*** SUPPLIED DATA ***

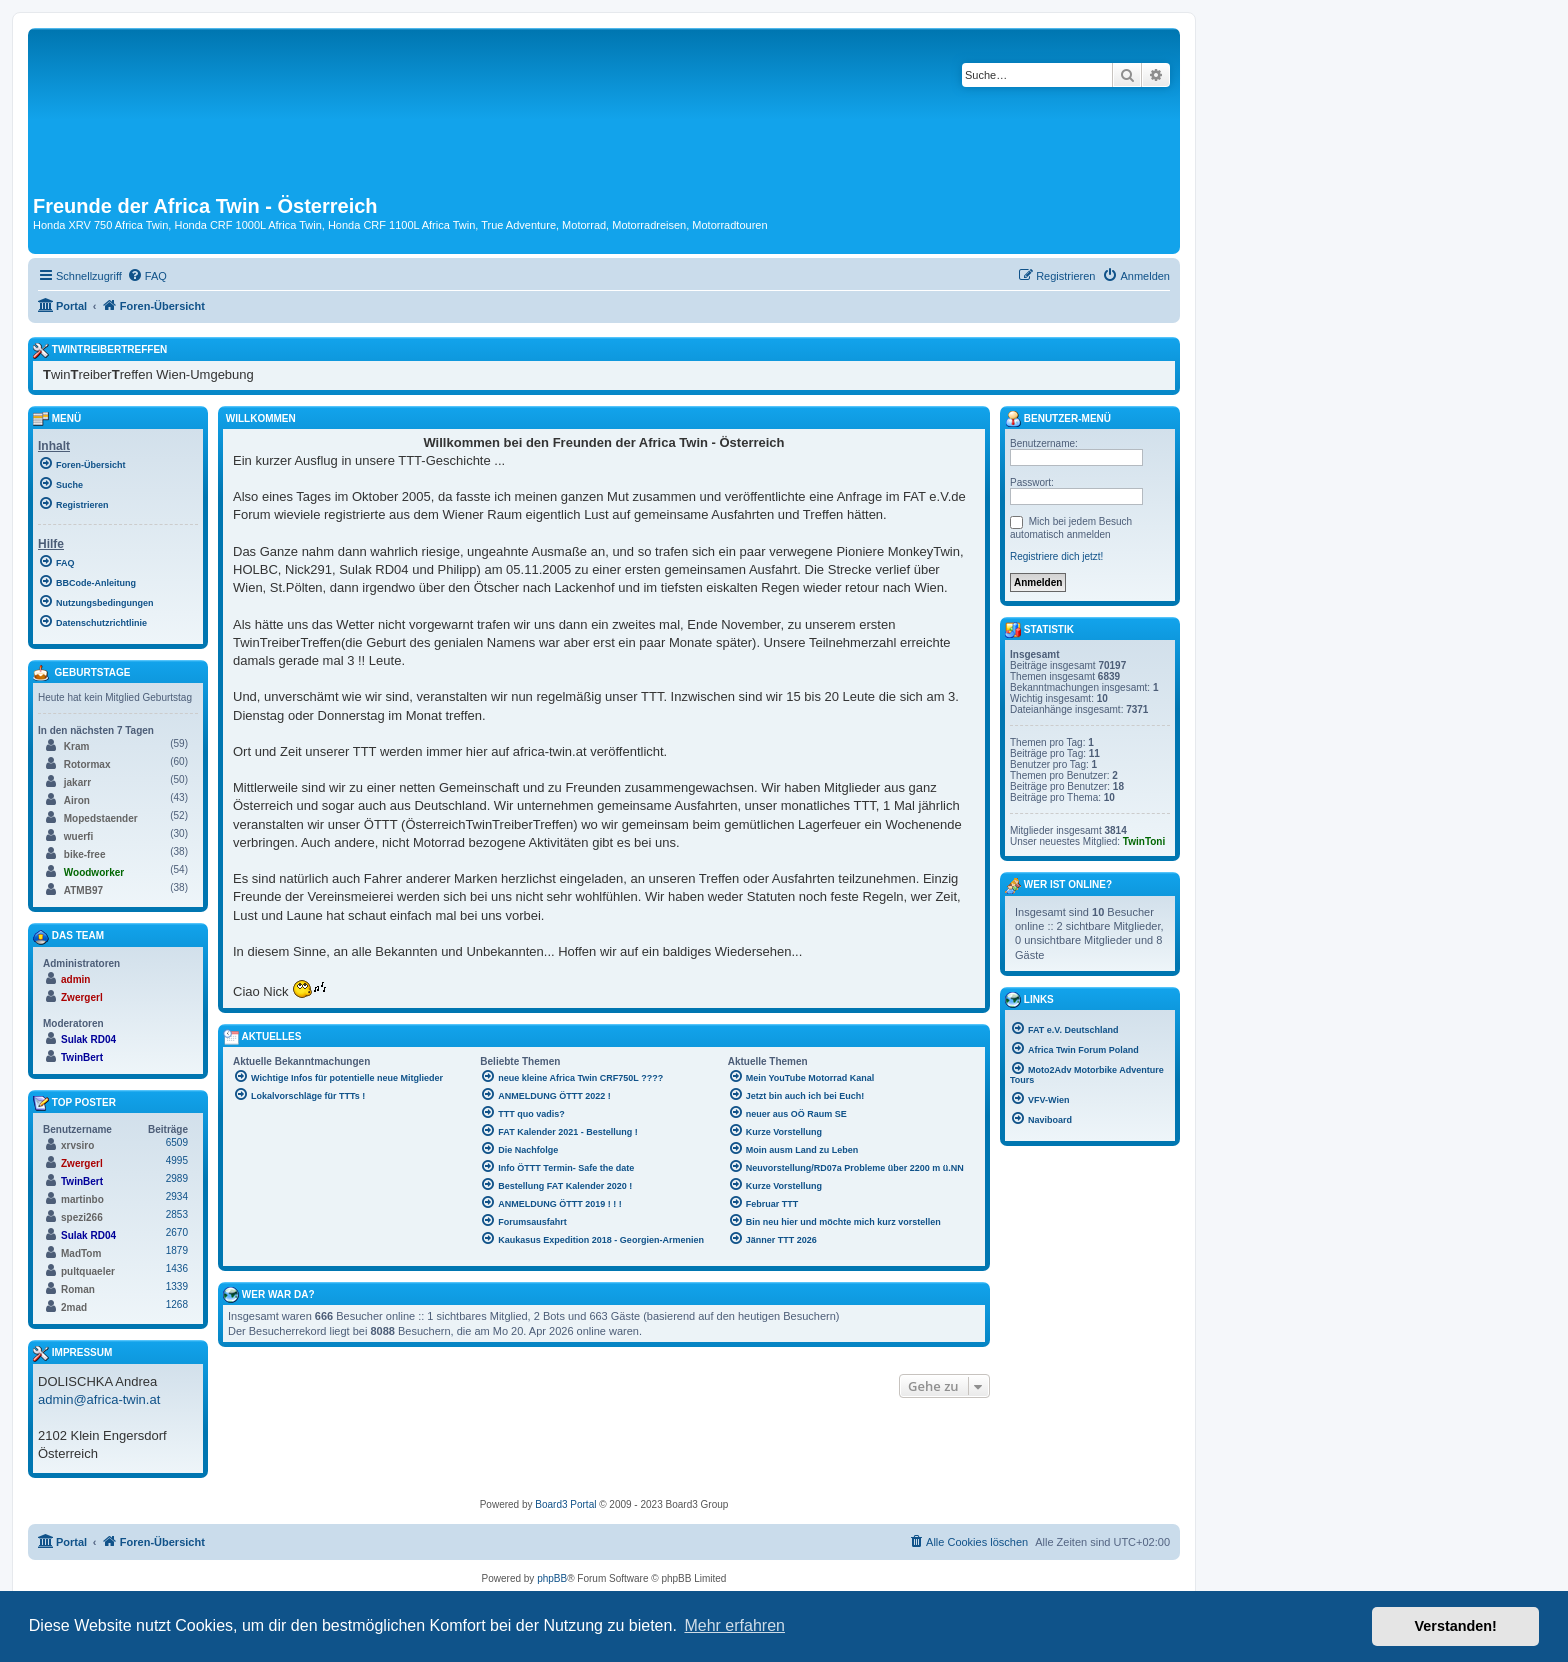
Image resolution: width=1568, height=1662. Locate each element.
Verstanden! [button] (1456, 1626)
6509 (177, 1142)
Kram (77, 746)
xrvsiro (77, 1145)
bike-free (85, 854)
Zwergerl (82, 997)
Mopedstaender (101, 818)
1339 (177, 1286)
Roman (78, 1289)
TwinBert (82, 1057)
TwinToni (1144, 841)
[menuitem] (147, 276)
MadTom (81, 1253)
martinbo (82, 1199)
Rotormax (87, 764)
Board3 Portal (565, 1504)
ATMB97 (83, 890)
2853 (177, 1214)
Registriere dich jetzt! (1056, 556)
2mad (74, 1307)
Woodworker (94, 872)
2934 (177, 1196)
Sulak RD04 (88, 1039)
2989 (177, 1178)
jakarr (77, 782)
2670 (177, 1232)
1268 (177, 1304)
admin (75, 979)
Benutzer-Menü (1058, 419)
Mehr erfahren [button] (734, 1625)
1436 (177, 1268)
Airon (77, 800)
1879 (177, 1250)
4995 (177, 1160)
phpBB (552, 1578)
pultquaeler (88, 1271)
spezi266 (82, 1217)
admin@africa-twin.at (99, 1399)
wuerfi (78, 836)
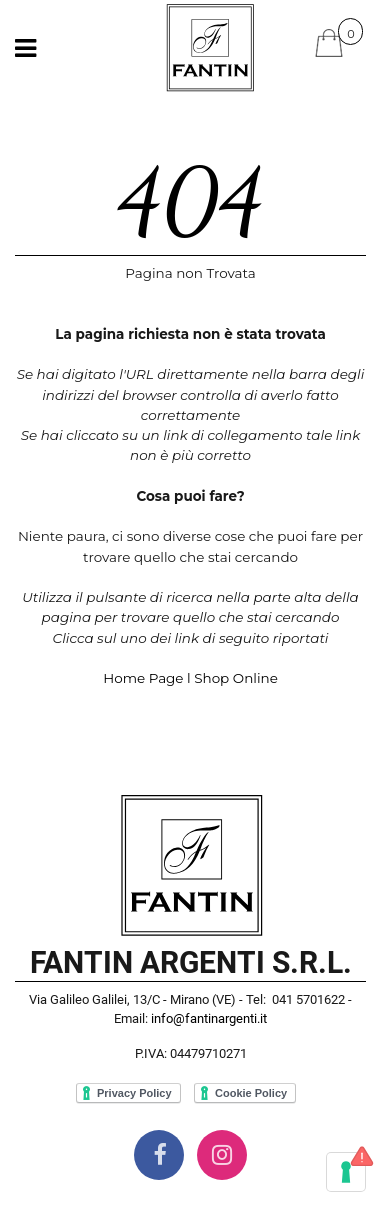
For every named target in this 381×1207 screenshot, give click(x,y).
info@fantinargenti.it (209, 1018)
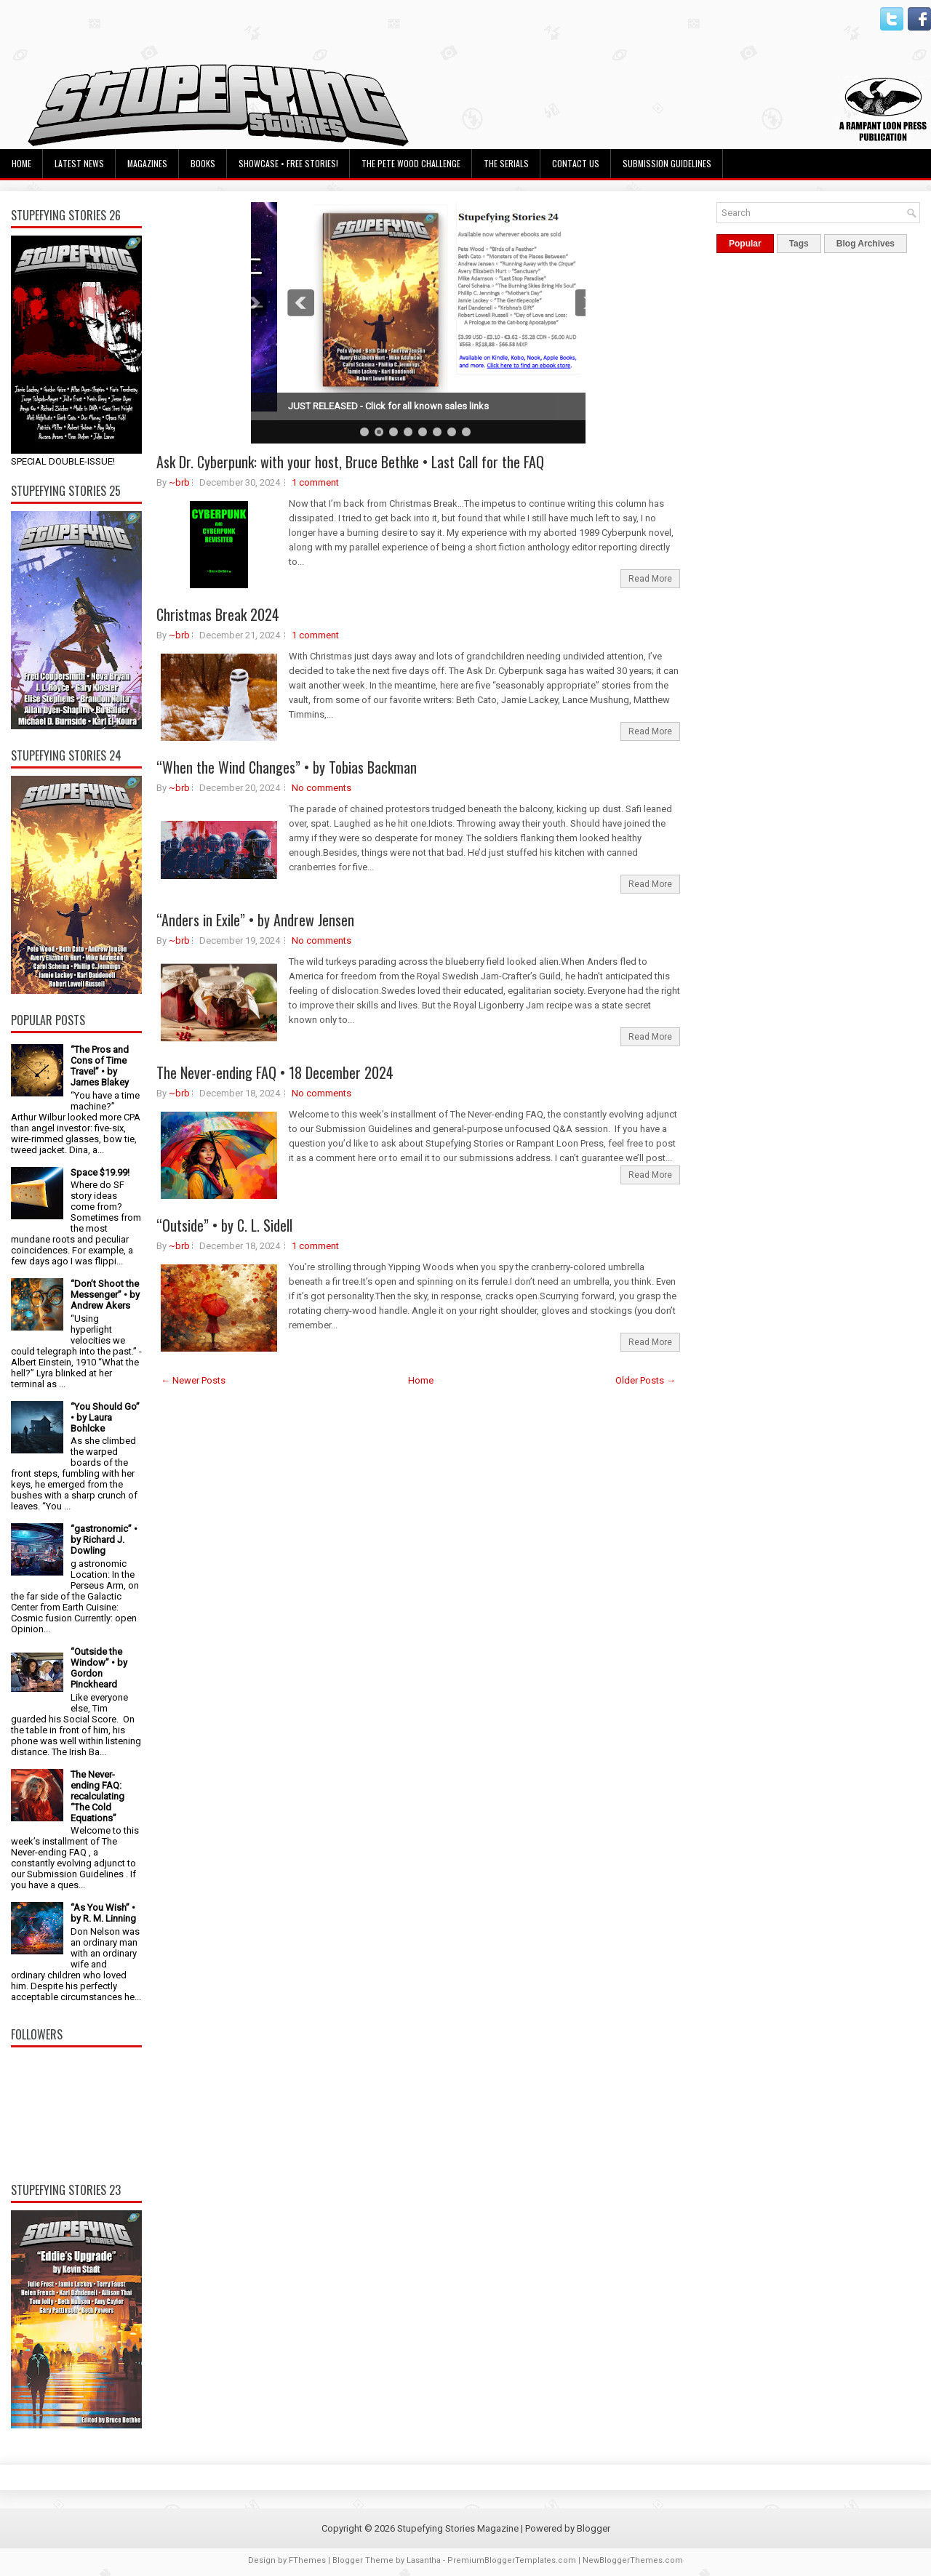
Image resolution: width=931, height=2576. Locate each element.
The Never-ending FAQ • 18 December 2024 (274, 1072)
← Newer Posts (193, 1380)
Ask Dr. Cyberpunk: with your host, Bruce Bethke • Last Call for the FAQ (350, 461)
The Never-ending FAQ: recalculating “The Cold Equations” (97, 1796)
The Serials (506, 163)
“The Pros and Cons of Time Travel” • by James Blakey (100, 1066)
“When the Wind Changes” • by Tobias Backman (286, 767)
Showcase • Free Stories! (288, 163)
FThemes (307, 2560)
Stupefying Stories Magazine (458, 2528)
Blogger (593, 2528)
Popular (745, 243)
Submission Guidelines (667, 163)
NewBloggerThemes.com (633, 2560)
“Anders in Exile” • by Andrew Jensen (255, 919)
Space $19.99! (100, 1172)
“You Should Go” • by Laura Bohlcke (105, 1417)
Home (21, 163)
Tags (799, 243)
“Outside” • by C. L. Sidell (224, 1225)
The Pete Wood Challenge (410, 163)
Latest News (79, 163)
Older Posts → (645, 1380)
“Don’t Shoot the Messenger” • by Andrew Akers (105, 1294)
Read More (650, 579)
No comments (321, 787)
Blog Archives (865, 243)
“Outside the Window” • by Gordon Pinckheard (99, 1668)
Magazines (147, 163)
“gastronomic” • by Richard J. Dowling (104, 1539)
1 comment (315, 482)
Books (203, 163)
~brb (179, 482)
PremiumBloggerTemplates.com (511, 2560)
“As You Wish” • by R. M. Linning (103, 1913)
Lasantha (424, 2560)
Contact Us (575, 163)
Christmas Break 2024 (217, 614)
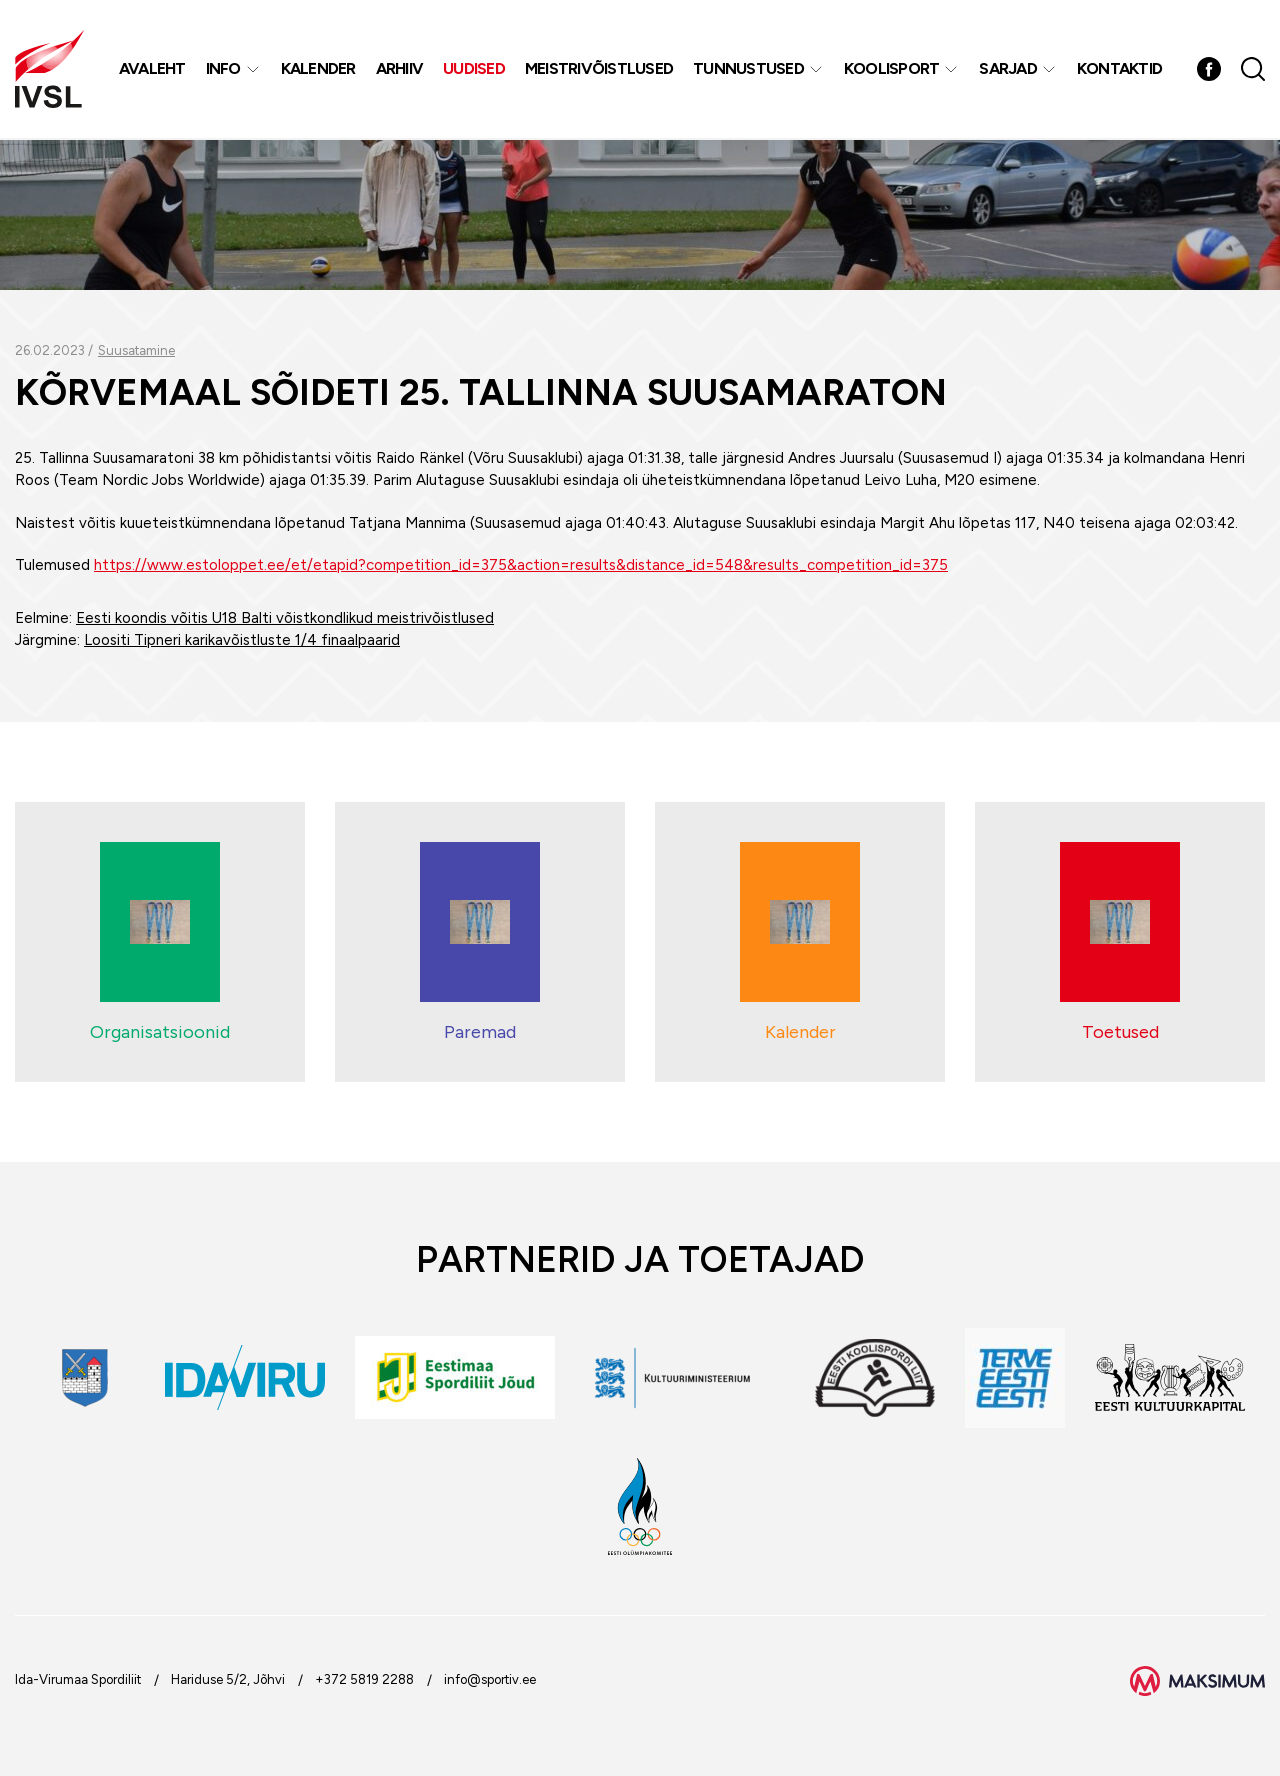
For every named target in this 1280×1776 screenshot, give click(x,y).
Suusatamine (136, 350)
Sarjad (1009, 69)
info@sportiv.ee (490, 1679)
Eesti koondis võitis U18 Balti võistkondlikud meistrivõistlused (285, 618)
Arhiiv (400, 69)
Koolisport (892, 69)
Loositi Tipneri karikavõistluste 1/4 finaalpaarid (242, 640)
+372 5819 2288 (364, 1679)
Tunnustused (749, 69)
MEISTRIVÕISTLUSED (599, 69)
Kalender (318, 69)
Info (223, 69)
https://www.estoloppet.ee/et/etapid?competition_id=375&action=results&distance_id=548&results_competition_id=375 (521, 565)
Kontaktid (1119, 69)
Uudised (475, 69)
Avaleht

*** End of SUPPLIED DATA ***

> _ASSIGNED TASK_
When copying from the data above, print only the lines from the line containing "Older Posts → (645, 1380)" to the line containing "2288 (364, 1679)", exactly, and leave the pictures out.

> _EXERCISE ANSWER_
Older Posts → (645, 1380)
“Don’t Shoot the Messenger” • by Andrew Akers (105, 1294)
Read More (650, 579)
No comments (321, 787)
Blog Archives (865, 243)
“Outside the Window” • by Gordon Pinckheard (99, 1668)
Magazines (147, 163)
“gastronomic” • by Richard J. Dowling (104, 1539)
1 comment (315, 482)
Books (203, 163)
~brb (179, 482)
PremiumBloggerTemplates.com (511, 2560)
“As You Wish” • by R. M. Linning (103, 1913)
Lasantha (424, 2560)
Contact Us (575, 163)
Christmas Break 2024 (217, 614)
For every named target in this 1280×1776 screenshot, give click(x,y).
Suusatamine (136, 350)
Sarjad (1009, 69)
info@sportiv.ee (490, 1679)
Eesti koondis võitis U18 Balti võistkondlikud meistrivõistlused (285, 618)
Arhiiv (400, 69)
Koolisport (892, 69)
Loositi Tipneri karikavõistluste 1/4 finaalpaarid (242, 640)
+372 5819 2288 (364, 1679)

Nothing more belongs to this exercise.